A região é desértica (meu tesão particular), as estradas constantes (parece moldado pra mim), os corpos abandonados no espaço e à deriva do tempo para que vislumbremos suas reações.
É isso.
Um filme de reações. Do nada ela começa a chorar. Do nada ela começa a sorrir. Do nada ele precisa descer do carro apressado para observar a paisagem. Do nada ela precisa descer do carro para tocar numa vegetação. Do nada eles precisam transar. Do nada eles precisam brigar. Do nada eu me descubro enquanto assisto tudo isso.
Pessoas em reação à vida.
Ao respirar.
Um filme de terror.
Se me obrigarem a enquadrar
Twentynine Palms em um gênero (absurdo e tentador), não hesitarei: é um filme de terror.
São diversos os momentos no decorrer da vivência em que se pressente um medo, um assombro que talvez seja o responsável por me atrair com todo meu fôlego ao universo pintado por Dumont.
Na piscina. Justamente a cena dos mais belos cartazes. A desconfiança pelo quase afogamento. A dolorosa aproximação por trás. Ela tensa. A imagem desconfiada. Minutos que se prolongam em busca do retorno da confiança arranhada. Até que ela se rende. Flutua em seus braços. Mais penetrada pelo amor de acreditar do que em todas as transas do filme.
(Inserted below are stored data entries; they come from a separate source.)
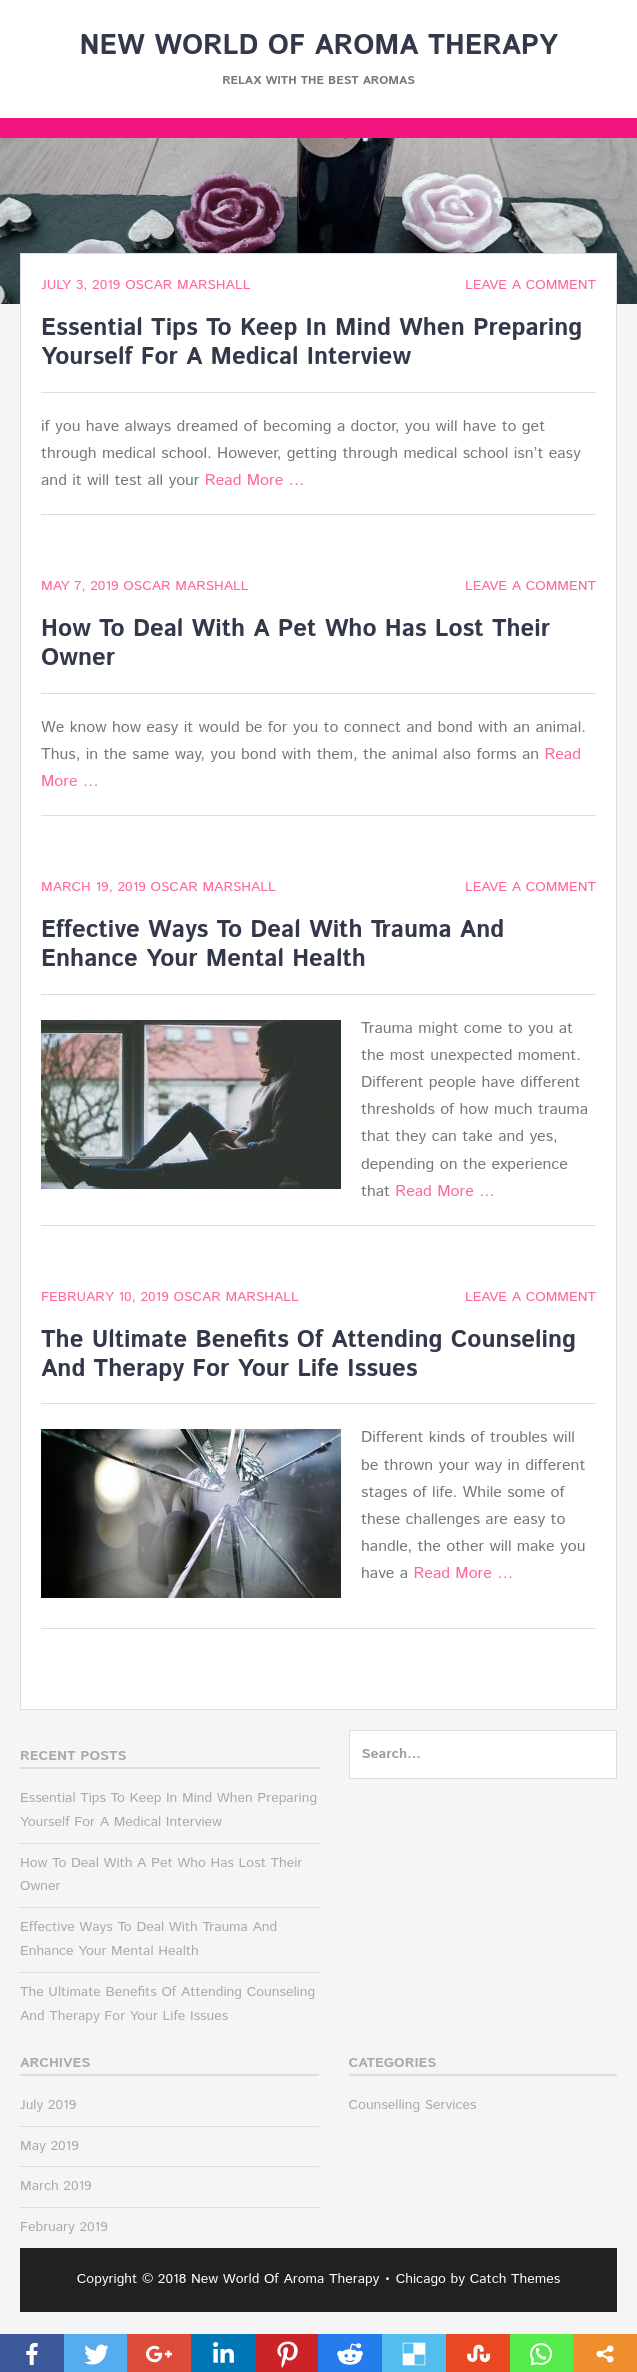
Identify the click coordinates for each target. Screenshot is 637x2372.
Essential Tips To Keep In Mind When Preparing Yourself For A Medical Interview (311, 342)
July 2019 (48, 2105)
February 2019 (64, 2227)
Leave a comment (530, 285)
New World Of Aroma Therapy (318, 46)
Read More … (255, 480)
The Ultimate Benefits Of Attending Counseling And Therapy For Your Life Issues (308, 1354)
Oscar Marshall (187, 285)
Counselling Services (413, 2105)
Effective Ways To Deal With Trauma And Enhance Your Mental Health (272, 944)
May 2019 (49, 2146)
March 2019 (56, 2186)
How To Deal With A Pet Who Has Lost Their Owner (295, 643)
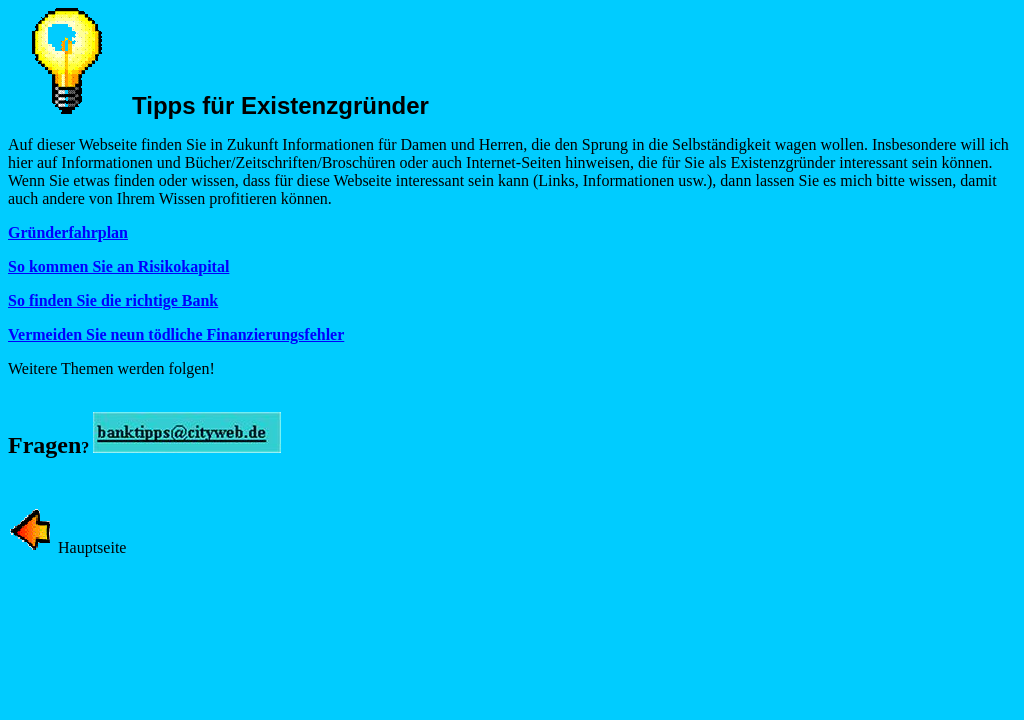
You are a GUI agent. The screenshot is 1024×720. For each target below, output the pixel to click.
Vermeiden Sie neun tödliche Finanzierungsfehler (176, 334)
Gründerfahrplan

O acidente com o cachorro. A discussão noturna. O carro que vai e vem enquanto ela está só na madrugada. São tantas as coisas que me despertam o medo... Até que o final chega. E me deixa covarde até mesmo para falar sobre (assistam, é melhor)...
Um epílogo amargo.
Crepúsculo dos mais dolorosos que o cinema já mostrou.
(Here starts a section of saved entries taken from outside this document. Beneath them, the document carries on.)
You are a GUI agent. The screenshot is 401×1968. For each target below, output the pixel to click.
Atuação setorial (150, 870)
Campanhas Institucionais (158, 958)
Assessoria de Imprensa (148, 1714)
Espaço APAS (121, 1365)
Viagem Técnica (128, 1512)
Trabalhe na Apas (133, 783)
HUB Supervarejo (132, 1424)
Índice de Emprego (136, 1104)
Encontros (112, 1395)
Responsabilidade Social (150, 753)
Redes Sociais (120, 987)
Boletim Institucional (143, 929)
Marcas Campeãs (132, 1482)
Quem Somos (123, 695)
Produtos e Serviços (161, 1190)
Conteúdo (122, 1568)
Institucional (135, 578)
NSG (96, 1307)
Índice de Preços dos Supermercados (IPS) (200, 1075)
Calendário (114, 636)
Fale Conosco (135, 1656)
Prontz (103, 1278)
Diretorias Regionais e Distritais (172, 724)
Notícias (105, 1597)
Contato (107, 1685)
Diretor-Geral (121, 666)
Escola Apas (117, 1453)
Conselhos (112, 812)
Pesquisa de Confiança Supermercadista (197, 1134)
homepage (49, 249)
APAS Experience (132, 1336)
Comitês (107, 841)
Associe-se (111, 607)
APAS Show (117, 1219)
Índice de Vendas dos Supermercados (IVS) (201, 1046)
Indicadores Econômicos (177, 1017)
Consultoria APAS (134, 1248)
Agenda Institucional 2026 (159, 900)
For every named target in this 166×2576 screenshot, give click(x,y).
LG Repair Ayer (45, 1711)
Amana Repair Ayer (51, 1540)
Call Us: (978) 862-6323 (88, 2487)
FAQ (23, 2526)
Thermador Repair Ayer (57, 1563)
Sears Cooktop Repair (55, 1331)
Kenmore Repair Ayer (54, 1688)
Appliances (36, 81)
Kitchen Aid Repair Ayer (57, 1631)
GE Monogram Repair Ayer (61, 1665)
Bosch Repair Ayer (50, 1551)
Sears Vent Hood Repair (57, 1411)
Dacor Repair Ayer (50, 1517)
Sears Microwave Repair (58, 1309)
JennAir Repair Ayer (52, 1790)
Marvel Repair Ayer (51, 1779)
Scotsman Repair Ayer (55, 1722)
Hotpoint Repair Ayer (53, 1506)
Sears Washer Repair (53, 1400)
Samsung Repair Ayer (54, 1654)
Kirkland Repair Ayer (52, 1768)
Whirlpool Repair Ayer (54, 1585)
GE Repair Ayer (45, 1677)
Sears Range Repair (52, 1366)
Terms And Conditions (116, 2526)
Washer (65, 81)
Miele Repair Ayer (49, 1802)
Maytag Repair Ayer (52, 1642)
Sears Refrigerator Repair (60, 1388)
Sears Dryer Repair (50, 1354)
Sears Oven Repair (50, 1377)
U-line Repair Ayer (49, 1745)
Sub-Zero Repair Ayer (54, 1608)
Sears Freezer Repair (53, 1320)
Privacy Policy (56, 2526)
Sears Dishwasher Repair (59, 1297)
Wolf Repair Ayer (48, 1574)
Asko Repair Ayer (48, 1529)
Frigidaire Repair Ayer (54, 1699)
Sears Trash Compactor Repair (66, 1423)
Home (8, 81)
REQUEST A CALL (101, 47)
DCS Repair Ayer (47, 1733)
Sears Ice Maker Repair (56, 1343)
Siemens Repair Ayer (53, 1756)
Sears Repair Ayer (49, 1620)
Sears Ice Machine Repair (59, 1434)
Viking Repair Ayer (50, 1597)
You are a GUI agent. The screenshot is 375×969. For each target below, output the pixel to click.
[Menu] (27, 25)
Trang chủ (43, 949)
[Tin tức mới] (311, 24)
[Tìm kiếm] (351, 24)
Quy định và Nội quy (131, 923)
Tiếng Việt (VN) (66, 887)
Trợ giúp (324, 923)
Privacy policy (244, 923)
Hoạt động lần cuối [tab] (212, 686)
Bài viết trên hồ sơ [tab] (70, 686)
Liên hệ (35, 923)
E justamente nele minha certeza da ignorância. De não saber nada.
O que é cinema mesmo???
Não posso me perguntar outra coisa depois de um filme assim.
Ainda enquanto eu assistia
Gerry e era tomado por aquele arrebatamento que fiz conhecido por aqui, eu me imaginava no lugar de um deles, andando, errando/errante por um deserto, sentindo a dor do sol queimando, a fadiga do corpo esgotando, mas no fim de tudo um prazer sem par, felizmente sentido apenas por assistir o filme. Qual não é minha surpresa repentinamente descobrir que realmente me tornei um
Gerry, não num sentido físico, mas num interesse cinematográfico...
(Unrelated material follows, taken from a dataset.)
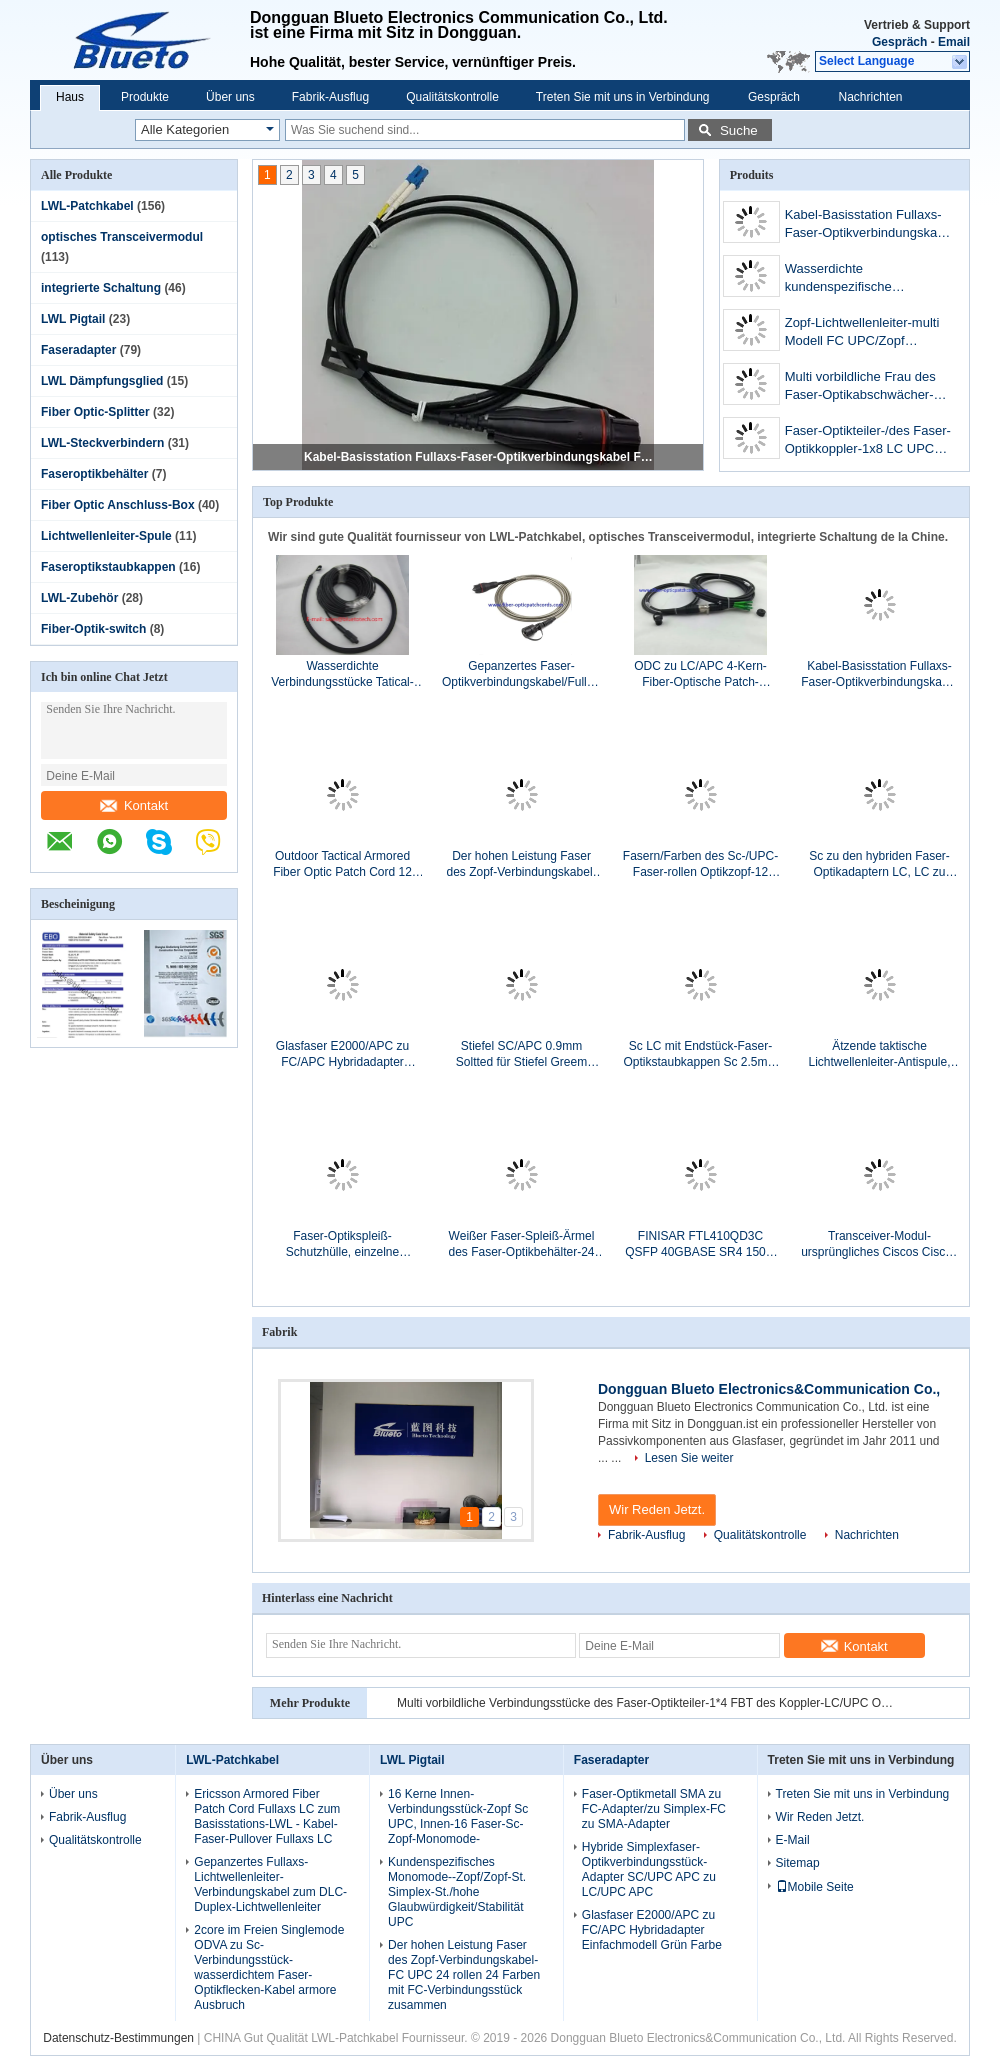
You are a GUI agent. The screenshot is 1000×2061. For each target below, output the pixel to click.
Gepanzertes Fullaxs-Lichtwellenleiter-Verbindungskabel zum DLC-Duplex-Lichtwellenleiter (270, 1884)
Errar por entre filmes. Tocar num e noutro, comer uma pipoca, entreter-se, descobrir raridades, ampliar coleções, filmes, filmes, filmes, filmes... Um deserto de filmes... Ir ao cinema tem sido realmente desértico. Por mais que eu tente tocar, encontrar, ver, é sintomático que minhas mais marcantes experiências com filmes se dêem no recôndito de meu quarto, nas 17 polegadas de meu computador.
Foi no mesmo artigo que me indicou
The Brown Bunny (Vincent Gallo, 2003), pela associação com o deserto de
Gerry (Gus Van Sant, 2002), onde soube pela primeira vez de
Twentynine Palms (Bruno Dumont, 2003).
[percebem que essa errância cinematográfica tem sido muito coerente?]
Outra coisa aconteceu em minha vida.
Assim como em
Gerry a coisa estava lá e foi alcançada, também há uma coisa que ainda precisa ser alcançada no cinema, e desde
Gerry eu tenho chegado cada vez mais perto dela.
Alguns filmes preciosos têm me conduzido por um caminho sagrado.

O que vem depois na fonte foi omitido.